Transcribed page contents:
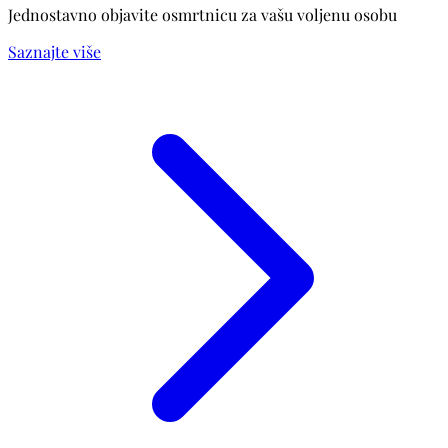
Jednostavno objavite osmrtnicu za vašu voljenu osobu
Saznajte više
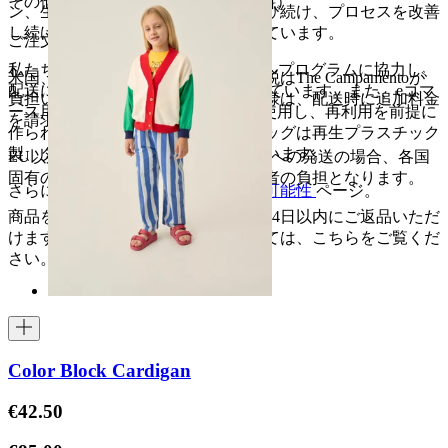
その他の国 20€（150€以上で送料無料）
ン、生産、物流の両面において、学び続け、プロセスを改善
し続けるための最良の方法だと考えています。
ご注文前に
私たちはUPSのカーボンニュートラルプログラムに協力し、
米国、日本、韓国：関税および輸入税はThe Campamentoが
配送に伴うCO2排出量を100%相殺しています。また、eコマ
負担いたします。これらの国のお客様は、配送時に追加料金
ース用の封筒はすべてFSC認証紙を使用し、再利用を前提に
を請求されることはありません。
作られています。衣類を保護するバッグは再生プラスチック
製、タグはすべて再生紙を使用しています。
EU以外のその他の発送：欧州連合外への発送の場合、各国
固有の税金および関税の費用は購入者の負担となります。
さらに詳しく知りたい場合は、
持続可能性
ページ。
商品を返品する場合は、商品到着後14日以内にご返品いただ
けます。返品ポリシーの詳細については、こちらをご覧くだ
さい。
ここ
。
Color Block Cardigan
€42.50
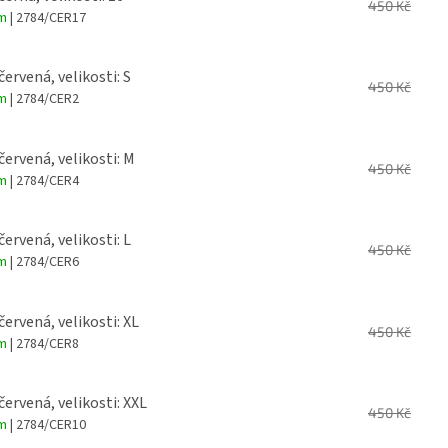
450 Kč
em
| 2784/CER17
červená, velikosti: S
450 Kč
em
| 2784/CER2
červená, velikosti: M
450 Kč
em
| 2784/CER4
červená, velikosti: L
450 Kč
em
| 2784/CER6
červená, velikosti: XL
450 Kč
em
| 2784/CER8
červená, velikosti: XXL
450 Kč
em
| 2784/CER10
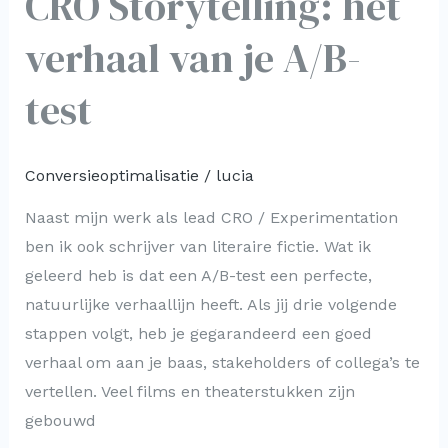
CRO Storytelling: het
A/B-
test
verhaal van je A/B-
test
Conversieoptimalisatie
/
lucia
Naast mijn werk als lead CRO / Experimentation
ben ik ook schrijver van literaire fictie. Wat ik
geleerd heb is dat een A/B-test een perfecte,
natuurlijke verhaallijn heeft. Als jij drie volgende
stappen volgt, heb je gegarandeerd een goed
verhaal om aan je baas, stakeholders of collega’s te
vertellen. Veel films en theaterstukken zijn
gebouwd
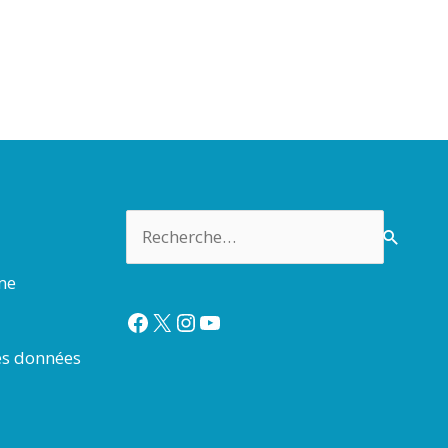
Rechercher :
rme
Facebook
X
Instagram
YouTube
es données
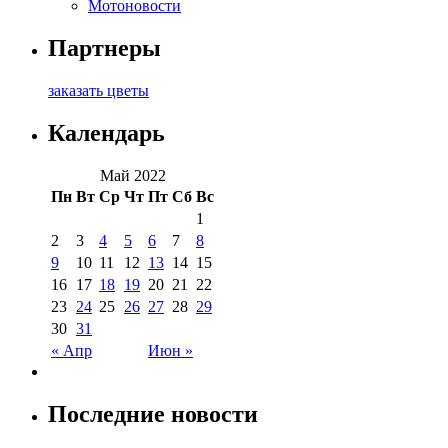
Мотоновости
Партнеры
заказать цветы
Календарь
Май 2022
Пн
Вт
Ср
Чт
Пт
Сб
Вс
1
2
3
4
5
6
7
8
9
10
11
12
13
14
15
16
17
18
19
20
21
22
23
24
25
26
27
28
29
30
31
« Апр
Июн »
Последние новости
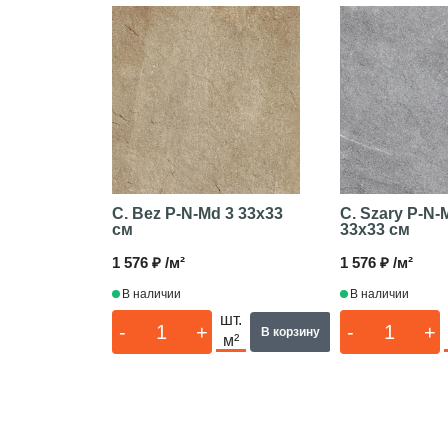
C. Bez P-N-Md 3
33x33
C. Szary P-N-
см
33x33 см
1 576 ₽ /м²
1 576 ₽ /м²
В наличии
В наличии
шт.
-
+
-
+
В корзину
м²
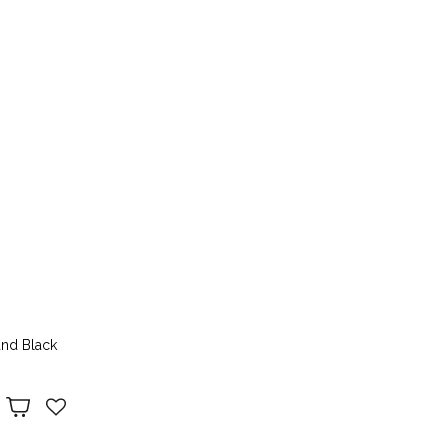
nd Black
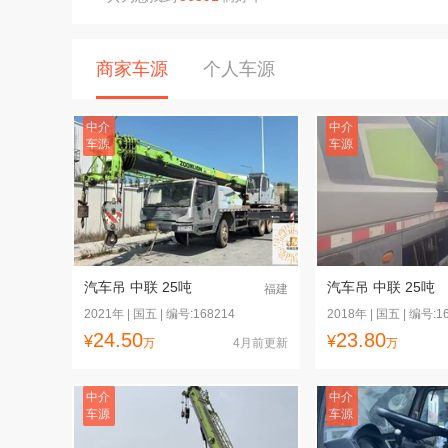
商家车源
个人车源
中介
中介
车源
车源
汽车吊 中联 25吨
汽车吊 中联 25吨
福建
2021年 | 国五 | 编号:168214
2018年 | 国五 | 编号:1
24.50
23.80
¥
¥
万
4月前更新
万
中介
中介
车源
车源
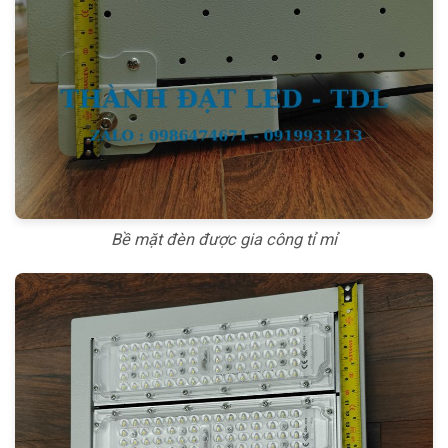
Bề mặt đèn được gia công tỉ mỉ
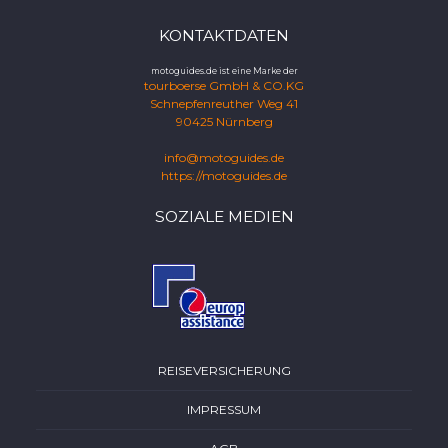
KONTAKTDATEN
motoguides.de ist eine Marke der
tourboerse GmbH & CO.KG
Schnepfenreuther Weg 41
90425 Nürnberg
info@motoguides.de
https://motoguides.de
SOZIALE MEDIEN
REISEVERSICHERUNG
IMPRESSUM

## Activity
All lines of the data above that include the word "velikosti" must be shown.

## Answer area
červená, velikosti: S
červená, velikosti: M
červená, velikosti: L
červená, velikosti: XL
červená, velikosti: XXL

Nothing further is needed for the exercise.